> WORK TASK
Taking the line with "us êtes, sans" as the first and the line with "reux d’entre nous." as the last, set down exactly every line in that range from the entries below, and no more.

(LISTED ENTRIES)

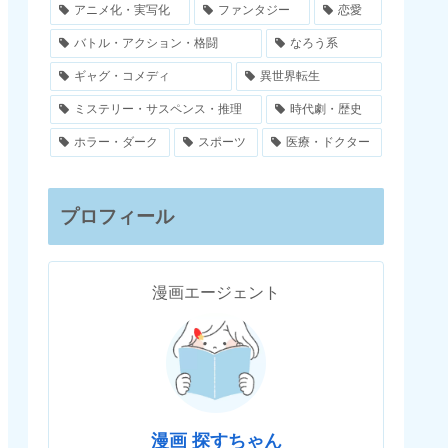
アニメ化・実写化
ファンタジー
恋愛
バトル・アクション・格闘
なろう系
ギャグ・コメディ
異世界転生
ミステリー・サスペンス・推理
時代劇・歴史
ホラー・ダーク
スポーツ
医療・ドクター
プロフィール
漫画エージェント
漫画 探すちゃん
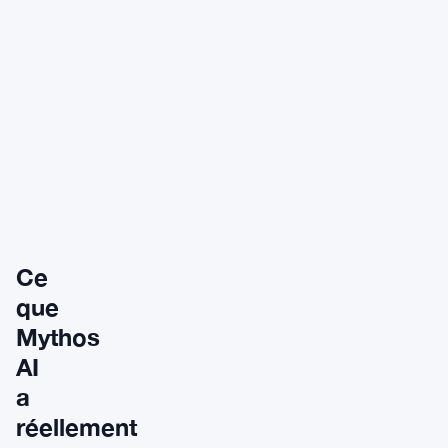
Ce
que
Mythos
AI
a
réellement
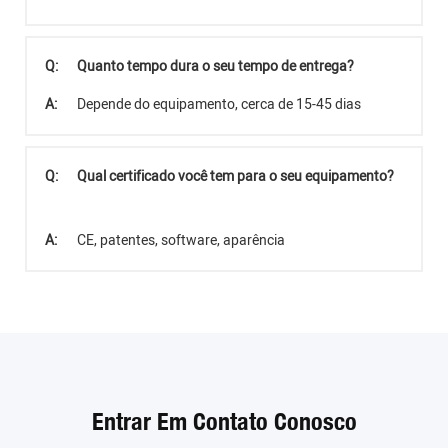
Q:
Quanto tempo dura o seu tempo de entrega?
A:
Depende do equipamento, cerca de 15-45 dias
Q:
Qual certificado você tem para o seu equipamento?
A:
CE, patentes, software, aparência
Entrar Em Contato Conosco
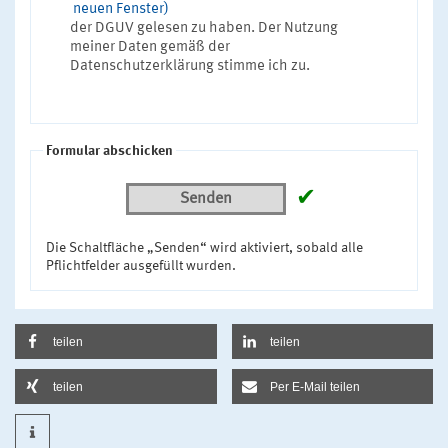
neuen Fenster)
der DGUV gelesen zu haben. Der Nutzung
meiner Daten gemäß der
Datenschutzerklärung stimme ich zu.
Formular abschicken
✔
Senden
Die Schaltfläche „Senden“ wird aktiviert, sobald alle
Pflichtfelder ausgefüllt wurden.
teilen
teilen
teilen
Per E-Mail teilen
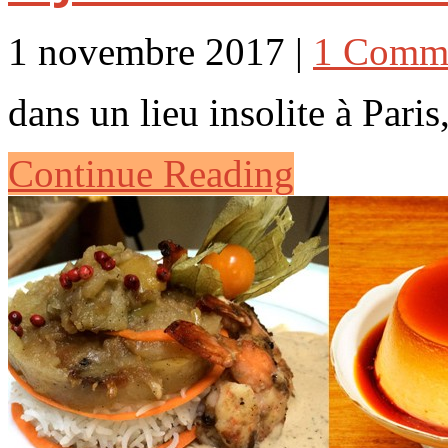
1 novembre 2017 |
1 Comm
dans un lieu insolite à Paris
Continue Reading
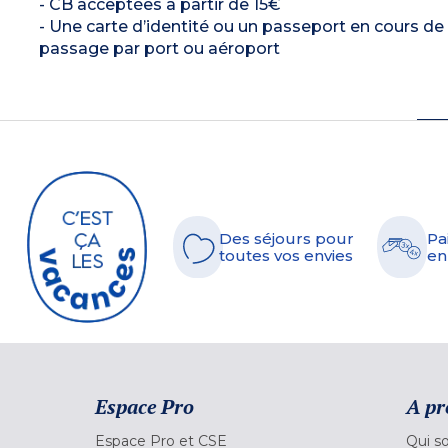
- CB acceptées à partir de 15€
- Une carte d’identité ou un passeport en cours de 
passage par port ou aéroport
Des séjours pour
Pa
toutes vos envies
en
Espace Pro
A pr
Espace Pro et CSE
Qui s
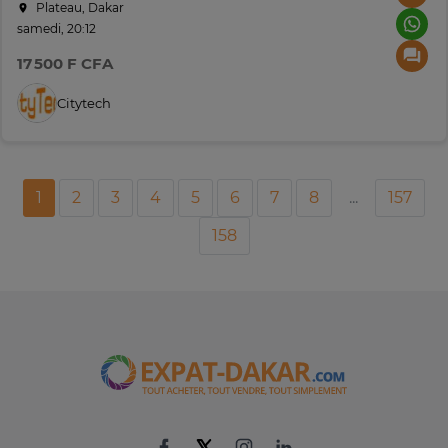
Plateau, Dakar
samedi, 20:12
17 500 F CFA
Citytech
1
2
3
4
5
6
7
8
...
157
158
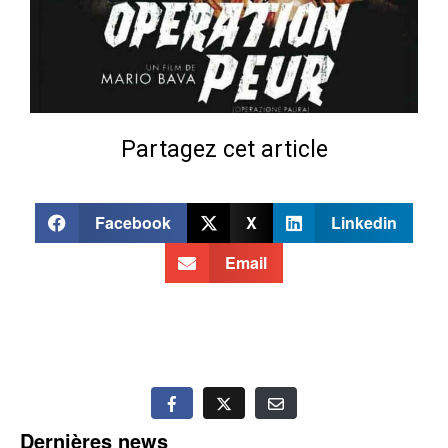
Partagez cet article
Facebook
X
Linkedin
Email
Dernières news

(End LISTED ENTRIES)
(LISTED ENTRIES)

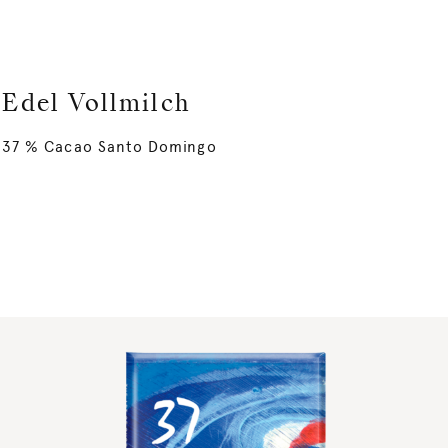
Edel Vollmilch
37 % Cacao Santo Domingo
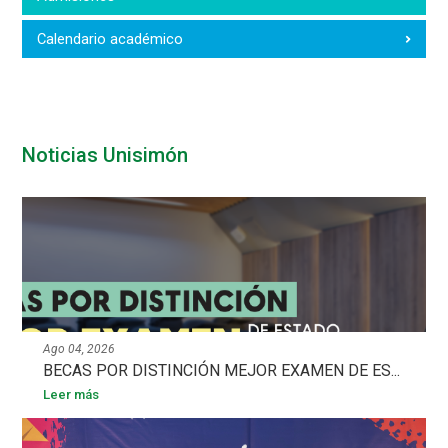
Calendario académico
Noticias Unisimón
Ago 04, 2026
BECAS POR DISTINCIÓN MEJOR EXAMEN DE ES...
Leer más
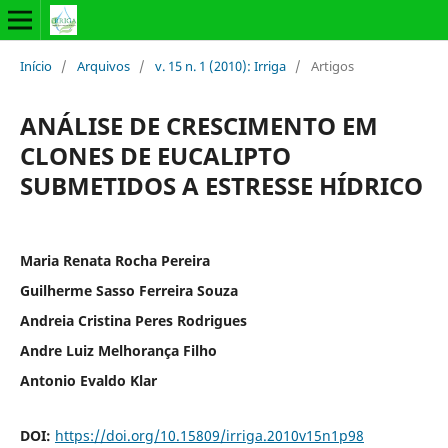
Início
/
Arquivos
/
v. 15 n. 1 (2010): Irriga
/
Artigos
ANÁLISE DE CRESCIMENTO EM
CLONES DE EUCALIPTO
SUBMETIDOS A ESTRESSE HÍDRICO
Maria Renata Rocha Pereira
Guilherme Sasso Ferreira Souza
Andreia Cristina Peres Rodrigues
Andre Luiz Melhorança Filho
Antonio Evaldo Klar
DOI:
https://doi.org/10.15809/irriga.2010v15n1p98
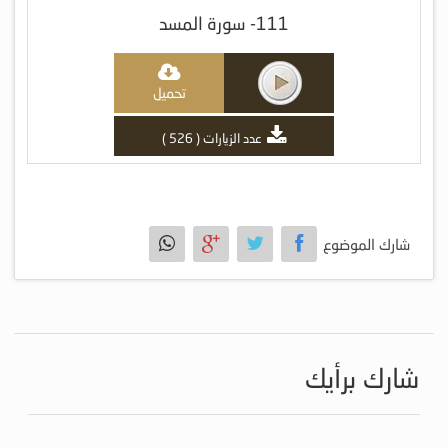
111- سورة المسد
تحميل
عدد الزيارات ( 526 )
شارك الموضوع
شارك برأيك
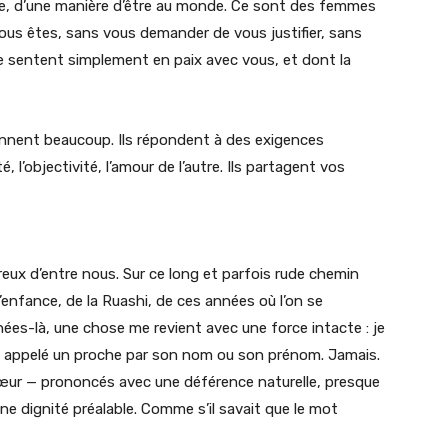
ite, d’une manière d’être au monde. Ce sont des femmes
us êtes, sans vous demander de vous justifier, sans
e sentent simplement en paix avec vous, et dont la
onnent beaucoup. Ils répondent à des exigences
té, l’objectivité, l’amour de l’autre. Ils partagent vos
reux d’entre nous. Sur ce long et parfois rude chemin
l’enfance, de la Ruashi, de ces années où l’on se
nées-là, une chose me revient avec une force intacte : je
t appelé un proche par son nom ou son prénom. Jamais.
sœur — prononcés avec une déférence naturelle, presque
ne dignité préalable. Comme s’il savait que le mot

(End LISTED ENTRIES)
(LISTED ENTRIES)

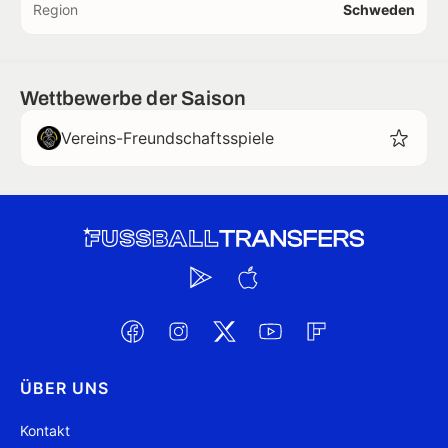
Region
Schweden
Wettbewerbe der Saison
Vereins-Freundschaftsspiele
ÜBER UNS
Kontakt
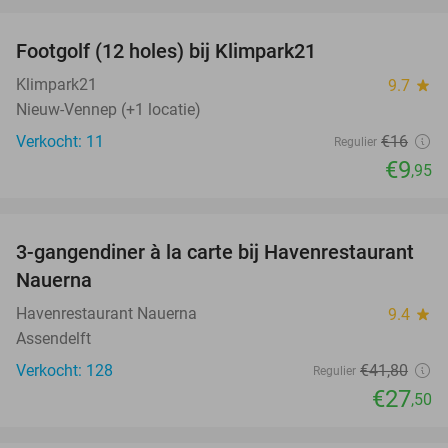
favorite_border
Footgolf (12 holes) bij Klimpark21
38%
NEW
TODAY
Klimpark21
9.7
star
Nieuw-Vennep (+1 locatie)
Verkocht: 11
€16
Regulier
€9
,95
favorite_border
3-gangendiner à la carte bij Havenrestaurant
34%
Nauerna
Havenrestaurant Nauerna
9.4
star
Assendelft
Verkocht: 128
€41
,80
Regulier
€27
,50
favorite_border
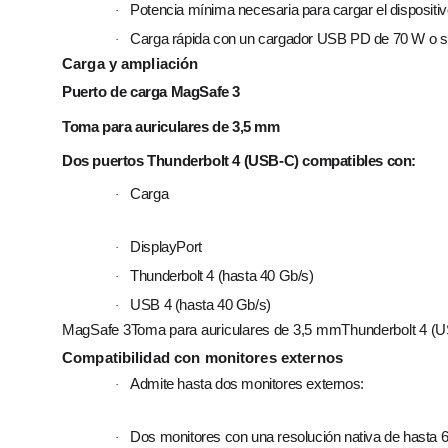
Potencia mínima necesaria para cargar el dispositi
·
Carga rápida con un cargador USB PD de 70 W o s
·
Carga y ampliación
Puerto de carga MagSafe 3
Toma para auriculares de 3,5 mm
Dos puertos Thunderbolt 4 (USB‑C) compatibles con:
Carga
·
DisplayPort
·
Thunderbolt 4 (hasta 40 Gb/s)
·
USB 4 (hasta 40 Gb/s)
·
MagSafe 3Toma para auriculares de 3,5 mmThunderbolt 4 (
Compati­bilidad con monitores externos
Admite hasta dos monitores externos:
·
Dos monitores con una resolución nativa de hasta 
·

(End LISTED ENTRIES)

> YOUR RESPONSE
us êtes, sans vous demander de vous justifier, sans
e sentent simplement en paix avec vous, et dont la
onnent beaucoup. Ils répondent à des exigences
té, l’objectivité, l’amour de l’autre. Ils partagent vos
reux d’entre nous. Sur ce long et parfois rude chemin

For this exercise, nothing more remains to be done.